今回の研究では、サルの脳卒中モデルが麻痺した手でエサをつかむ運動スキルを回復する際、どのようなつかみ方をしたのかと成功率のデータを解析した。サルは、トレーニングの初期には親指の背中の部分と人差し指の間にエサを挟み込むようなつかみ方(代償的把握)を選択することで比較的早くタスク成功率を上昇させるが、本来使用していた親指と人差し指を対立させるつかみ方(精密把握)を選択し始めるとタスク成功率が大きく下降する「回復の谷」を示す。しかし、その後のトレーニングによって「回復の谷」を克服し、精密把握の成功率を上昇させることができる。

「回復の谷」の克服の背景にあるメカニズムを明らかにするため、それぞれの把握スキルのレベルがスキルの使用によって更新すること(使用依存的可塑性:Use Dependent Plasticity)を表現した状態空間モデルによってモデル化した。さらに、日数の経過とともにスキルレベルが自発的に回復する要素(自発的回復:Spontaneous Recovery)も加え、これら要素の組み合わせのうち、どの組み合わせが最も回復過程を説明するか情報量基準を用いて比較した。

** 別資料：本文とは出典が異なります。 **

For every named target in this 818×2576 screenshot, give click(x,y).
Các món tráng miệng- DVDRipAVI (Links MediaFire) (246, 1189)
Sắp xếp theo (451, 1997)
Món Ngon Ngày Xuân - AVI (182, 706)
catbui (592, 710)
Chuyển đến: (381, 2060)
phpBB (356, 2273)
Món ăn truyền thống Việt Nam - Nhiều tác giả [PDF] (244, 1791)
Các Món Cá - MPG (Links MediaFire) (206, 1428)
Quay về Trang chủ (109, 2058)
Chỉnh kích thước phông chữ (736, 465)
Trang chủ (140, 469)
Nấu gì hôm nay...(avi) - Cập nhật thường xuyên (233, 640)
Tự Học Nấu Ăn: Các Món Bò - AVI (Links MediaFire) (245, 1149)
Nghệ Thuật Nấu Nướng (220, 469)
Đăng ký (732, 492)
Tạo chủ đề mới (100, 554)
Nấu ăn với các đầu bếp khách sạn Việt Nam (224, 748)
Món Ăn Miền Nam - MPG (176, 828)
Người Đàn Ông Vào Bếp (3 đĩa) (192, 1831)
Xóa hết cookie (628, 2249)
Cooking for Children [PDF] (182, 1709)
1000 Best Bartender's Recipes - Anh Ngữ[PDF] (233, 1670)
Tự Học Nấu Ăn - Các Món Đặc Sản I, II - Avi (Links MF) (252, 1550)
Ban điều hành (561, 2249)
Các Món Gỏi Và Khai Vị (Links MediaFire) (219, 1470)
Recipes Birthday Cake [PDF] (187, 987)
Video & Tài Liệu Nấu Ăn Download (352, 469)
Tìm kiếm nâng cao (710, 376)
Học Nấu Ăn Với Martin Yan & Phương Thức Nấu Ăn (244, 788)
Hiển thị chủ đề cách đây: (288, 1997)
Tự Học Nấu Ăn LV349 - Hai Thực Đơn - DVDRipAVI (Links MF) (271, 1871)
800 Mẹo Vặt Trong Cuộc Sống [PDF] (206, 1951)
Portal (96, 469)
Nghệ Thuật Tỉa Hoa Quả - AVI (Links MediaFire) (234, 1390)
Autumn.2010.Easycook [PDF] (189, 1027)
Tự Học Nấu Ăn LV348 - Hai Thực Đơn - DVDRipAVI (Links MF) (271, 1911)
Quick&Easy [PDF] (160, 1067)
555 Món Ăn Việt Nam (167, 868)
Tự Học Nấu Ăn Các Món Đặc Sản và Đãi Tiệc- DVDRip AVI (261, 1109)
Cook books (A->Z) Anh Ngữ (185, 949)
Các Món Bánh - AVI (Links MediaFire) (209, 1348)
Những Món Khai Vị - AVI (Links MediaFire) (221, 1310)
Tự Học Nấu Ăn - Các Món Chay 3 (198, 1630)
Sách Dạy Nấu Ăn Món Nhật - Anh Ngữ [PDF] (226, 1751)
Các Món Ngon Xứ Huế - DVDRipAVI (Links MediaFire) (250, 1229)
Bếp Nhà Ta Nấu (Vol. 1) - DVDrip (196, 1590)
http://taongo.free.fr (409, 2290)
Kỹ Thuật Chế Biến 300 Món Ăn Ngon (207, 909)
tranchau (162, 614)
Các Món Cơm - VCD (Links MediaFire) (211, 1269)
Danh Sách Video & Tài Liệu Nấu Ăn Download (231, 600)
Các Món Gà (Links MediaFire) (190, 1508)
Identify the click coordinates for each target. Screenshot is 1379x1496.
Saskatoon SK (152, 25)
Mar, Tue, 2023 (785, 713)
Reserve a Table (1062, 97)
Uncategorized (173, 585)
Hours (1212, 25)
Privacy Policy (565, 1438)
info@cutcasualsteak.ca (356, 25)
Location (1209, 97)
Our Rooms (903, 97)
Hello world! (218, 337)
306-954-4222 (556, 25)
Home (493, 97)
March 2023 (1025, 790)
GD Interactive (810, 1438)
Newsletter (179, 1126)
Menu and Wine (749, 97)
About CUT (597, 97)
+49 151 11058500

感覚経験への介入や相互作用項の強化を応用することで、回復の谷を克服できる可能性

その結果、代償把握と精密把握のそれぞれの使用依存的可塑性に加え、一方の使用が他方に影響を与えるような相互作用項と、さらに自発的回復を組み合わせた状態空間モデルが最も良く計測データを説明できることを確認した。さらに、それぞれの定数に外乱を加えて、その影響をシミュレーションする感度解析によって、相互作用を高めると回復の谷を比較的容易に克服できることを明らかにした。

同結果は、アシストロボットによる感覚経験への介入や非侵襲神経モジュレーションを用いた相互作用項の強化をリハビリテーションに応用することによって「回復の谷」の克服を補助し、代償把握と精密把握の間の移行を促進させる可能性を示唆している。

数理モデルを用いることで「テイラーメイド・」が可能に

今回のように数理モデルを用いることで、どのような要因に対してどのタイミングで介入すればどのような効果が期待できるかに関して、数値シミュレーションを用いたリハビリテーションの設計ができるようになり、個々の回復特性に合わせたテイラーメイド・リハビリテーションが可能になると考えられる。

「今後は数理モデルに基づいた設計論を確立し、計算論的神経リハビリテーション工学という新しい工学領域を開拓することを目標としている。少子高齢化社会における健康寿命の延伸には神経リハビリテーション科学の推進が重要だ。本理論をロボットインターフェイスやVR技術と統合し、効果的なリハビリテーション技術の開発へと展開する予定だ」と、研究グループは述べている。